# Contingency and the intersection of two events.

#### Kruisman

Hi everybody,

Here is my problem:

I am being asked to solve P(R|C). C=number of patients who have completed treatment, and R=number of return patients. However, my understanding is that I need to know the intersection of P(C) and P(R) in order to solve P(R|C). But, to solve for the intersection, I need to know P(R|C). Is there a way to determine one without knowing the other?

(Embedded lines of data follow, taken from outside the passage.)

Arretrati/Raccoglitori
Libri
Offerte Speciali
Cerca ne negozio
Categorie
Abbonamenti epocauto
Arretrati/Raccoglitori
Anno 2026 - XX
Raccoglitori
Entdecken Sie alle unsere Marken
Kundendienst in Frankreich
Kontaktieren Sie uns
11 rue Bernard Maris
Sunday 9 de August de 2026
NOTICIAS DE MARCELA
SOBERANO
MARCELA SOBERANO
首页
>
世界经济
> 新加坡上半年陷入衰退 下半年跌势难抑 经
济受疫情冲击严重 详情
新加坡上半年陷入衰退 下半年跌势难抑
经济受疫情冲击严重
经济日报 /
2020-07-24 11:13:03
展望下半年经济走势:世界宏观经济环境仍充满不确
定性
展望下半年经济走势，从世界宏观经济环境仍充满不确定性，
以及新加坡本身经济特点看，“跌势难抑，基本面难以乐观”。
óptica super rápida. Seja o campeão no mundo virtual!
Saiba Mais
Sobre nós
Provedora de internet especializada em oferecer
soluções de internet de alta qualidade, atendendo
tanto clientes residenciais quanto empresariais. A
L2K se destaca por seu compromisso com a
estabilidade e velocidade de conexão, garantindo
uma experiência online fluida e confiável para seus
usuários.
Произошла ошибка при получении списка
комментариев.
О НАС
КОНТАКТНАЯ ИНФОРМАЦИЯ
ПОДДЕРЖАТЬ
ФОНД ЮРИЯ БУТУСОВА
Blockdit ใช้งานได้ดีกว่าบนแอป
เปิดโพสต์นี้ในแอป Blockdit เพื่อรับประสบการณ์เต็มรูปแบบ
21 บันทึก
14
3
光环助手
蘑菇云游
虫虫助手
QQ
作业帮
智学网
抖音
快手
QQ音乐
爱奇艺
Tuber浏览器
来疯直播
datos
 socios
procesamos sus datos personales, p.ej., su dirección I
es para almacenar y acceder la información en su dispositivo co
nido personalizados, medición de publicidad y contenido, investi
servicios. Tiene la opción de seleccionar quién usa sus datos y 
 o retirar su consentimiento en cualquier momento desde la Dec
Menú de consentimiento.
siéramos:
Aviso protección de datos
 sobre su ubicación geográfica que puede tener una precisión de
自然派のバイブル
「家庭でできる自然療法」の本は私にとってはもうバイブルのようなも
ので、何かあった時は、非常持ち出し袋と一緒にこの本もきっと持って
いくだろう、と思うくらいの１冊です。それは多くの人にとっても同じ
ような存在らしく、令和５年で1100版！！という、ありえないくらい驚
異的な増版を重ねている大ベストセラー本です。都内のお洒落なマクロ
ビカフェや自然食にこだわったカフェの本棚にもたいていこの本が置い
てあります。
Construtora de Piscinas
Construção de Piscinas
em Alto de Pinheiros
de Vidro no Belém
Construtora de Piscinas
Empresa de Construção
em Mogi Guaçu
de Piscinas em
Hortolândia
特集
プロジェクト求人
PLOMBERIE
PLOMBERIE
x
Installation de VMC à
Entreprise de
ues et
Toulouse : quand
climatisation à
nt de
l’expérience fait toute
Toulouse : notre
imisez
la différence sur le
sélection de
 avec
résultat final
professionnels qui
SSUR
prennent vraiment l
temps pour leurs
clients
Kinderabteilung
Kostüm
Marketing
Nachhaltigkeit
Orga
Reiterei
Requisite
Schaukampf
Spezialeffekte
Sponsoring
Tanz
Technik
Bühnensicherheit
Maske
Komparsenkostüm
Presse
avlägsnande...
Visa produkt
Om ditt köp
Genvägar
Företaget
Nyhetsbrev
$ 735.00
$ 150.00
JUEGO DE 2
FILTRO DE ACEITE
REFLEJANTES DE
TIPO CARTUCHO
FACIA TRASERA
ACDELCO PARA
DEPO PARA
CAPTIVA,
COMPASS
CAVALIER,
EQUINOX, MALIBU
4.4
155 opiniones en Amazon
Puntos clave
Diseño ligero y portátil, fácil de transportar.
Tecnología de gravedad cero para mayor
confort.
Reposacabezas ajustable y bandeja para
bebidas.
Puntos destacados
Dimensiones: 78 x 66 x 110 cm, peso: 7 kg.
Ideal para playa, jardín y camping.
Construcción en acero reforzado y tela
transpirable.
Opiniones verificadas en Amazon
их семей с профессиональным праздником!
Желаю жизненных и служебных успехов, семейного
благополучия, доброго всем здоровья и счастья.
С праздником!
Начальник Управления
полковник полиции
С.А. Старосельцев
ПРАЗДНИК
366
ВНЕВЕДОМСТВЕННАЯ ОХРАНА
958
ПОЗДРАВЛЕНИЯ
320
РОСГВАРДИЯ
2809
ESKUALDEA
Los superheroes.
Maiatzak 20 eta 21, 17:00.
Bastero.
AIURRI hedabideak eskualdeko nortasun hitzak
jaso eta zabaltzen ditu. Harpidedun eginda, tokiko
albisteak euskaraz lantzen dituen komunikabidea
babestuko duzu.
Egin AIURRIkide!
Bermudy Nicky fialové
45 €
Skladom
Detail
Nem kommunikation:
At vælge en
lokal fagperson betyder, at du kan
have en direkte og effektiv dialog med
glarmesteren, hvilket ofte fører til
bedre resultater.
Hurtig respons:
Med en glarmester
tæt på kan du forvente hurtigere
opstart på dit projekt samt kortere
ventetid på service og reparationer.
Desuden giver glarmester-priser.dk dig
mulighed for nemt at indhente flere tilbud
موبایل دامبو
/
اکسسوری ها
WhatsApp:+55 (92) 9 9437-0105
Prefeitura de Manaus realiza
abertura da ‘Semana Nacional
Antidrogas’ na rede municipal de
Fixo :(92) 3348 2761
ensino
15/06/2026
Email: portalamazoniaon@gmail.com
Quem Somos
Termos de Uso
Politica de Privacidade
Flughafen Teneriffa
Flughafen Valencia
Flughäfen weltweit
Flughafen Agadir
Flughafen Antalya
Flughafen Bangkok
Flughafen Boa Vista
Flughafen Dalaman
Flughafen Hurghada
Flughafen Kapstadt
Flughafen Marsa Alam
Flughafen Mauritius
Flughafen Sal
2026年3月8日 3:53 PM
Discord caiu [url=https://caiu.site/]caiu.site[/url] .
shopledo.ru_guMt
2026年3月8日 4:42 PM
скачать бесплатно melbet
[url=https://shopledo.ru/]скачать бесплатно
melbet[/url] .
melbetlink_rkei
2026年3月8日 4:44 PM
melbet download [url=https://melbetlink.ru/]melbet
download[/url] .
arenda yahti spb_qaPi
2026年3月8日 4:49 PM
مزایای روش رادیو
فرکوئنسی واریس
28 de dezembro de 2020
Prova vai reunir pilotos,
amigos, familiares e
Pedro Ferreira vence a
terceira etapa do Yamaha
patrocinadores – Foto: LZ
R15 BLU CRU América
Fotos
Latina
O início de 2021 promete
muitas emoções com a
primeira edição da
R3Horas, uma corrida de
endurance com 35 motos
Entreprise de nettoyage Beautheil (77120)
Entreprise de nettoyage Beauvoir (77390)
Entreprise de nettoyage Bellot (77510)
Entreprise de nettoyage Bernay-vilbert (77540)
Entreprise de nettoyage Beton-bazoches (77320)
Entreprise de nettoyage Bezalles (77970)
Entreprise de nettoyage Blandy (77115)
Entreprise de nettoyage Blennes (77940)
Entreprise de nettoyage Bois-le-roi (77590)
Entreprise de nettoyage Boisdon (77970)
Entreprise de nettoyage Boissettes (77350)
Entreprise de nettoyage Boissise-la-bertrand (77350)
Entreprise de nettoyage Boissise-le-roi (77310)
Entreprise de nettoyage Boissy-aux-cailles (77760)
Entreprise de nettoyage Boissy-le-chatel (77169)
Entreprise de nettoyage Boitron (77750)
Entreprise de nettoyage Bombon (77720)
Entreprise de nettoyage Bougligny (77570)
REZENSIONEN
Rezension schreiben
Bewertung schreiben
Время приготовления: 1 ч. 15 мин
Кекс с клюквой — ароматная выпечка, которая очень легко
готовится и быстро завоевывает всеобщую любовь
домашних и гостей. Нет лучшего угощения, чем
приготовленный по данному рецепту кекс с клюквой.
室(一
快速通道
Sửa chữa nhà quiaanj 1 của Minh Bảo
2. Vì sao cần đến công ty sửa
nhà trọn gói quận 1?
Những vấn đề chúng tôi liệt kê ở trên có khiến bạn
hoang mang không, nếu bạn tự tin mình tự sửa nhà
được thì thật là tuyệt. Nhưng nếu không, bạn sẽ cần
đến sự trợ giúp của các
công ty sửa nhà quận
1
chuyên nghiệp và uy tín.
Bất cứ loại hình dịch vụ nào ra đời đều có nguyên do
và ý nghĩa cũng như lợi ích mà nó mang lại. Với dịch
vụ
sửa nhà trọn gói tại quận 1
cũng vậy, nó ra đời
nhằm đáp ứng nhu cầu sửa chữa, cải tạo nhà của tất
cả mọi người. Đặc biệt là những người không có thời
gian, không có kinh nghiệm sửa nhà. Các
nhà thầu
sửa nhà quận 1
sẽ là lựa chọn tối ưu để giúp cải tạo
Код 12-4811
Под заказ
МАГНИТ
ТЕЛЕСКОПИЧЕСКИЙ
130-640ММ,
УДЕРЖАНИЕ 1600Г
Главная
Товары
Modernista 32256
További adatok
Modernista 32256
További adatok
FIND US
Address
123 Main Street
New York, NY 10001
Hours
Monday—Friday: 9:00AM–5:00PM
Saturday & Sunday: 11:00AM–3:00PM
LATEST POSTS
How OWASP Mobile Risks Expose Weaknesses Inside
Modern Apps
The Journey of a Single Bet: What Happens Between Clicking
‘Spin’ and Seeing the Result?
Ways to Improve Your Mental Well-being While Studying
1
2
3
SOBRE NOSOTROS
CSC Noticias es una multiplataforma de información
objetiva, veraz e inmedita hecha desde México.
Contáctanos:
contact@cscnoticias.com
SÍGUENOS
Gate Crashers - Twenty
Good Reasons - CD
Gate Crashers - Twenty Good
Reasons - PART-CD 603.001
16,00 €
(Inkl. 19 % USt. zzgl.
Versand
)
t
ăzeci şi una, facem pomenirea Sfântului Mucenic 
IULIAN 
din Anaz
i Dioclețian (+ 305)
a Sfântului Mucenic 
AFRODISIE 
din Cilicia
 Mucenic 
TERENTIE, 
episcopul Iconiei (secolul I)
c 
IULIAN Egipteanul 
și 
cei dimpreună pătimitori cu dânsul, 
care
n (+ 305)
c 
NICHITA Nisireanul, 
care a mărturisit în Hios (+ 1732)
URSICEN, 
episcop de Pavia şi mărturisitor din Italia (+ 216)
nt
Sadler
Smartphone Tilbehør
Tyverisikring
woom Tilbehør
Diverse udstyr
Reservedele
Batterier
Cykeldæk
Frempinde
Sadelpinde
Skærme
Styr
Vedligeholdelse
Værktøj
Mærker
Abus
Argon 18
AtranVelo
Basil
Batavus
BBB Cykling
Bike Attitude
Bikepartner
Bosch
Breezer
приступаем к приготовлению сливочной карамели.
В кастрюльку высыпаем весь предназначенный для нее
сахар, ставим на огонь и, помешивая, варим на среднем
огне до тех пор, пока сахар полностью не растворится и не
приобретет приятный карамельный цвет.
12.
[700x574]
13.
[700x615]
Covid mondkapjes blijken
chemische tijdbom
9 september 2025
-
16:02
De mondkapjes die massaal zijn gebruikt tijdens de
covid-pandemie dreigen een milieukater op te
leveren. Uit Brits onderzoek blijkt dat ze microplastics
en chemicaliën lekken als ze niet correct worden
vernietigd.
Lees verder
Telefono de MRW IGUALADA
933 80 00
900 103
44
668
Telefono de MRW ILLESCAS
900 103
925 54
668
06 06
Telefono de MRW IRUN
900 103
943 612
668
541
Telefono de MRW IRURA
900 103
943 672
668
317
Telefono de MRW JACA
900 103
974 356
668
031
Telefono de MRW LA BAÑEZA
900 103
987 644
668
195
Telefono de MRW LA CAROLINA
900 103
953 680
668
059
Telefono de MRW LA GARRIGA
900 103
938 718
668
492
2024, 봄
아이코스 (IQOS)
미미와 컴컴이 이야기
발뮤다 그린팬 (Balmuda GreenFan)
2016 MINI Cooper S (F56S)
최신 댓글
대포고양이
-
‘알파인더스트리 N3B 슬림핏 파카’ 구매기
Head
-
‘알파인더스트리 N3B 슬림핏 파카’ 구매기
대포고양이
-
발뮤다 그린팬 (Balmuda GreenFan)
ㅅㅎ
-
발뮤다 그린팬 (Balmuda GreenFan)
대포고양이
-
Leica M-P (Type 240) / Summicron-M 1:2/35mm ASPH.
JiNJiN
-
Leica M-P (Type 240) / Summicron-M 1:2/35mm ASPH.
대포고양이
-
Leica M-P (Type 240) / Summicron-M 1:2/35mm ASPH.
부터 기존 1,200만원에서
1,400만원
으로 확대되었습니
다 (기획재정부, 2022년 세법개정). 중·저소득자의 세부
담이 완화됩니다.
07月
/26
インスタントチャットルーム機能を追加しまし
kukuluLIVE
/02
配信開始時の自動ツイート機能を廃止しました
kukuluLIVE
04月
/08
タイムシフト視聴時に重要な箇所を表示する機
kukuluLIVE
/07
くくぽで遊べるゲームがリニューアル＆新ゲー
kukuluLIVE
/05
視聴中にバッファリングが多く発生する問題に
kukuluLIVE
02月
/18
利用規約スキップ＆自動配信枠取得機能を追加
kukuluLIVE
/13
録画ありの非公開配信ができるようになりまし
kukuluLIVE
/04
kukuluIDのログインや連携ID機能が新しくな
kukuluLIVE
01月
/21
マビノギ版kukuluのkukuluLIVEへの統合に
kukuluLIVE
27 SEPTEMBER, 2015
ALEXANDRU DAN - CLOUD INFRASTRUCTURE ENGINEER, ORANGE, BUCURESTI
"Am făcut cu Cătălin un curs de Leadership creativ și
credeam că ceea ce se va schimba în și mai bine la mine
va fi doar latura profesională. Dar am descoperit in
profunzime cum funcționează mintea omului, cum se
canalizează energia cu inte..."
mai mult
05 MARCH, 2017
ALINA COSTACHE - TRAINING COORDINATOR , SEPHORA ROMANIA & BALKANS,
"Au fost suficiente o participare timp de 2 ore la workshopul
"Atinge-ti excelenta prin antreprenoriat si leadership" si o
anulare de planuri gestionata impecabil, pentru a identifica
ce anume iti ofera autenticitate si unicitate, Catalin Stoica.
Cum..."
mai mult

 Doctor Number Patients Treated Treatment Completed Return Patients P(Completed) P(Return) P(R|C) Dr. Jim 2541 2134 704 0.8398268398 0.2770562771 ?

#### johng

For any events $R$ and $C$, $$P(R|C)={P(R)\over P(R\cap C)}\text{ here of course }P(R\cap C)\neq 0$$
So the computation of the conditional probability requires knowing the probability of the intersection of the events.
For your problem, with the stated probabilities, it must be true that $P(R\cup C)=1$; that is, the union of R and C is the entire population space. Now
$$P(R\cup C)=P(R)+P(C)-P(R\cap C)\text{ or }P(R\cap C)=P(R)+P(C)-1$$
I'll let you do the arithmetic.

#### Kruisman

Thank you johng. This was a big help. I thought of this option, but was unable to confirm that it was a good one. Thanks again!!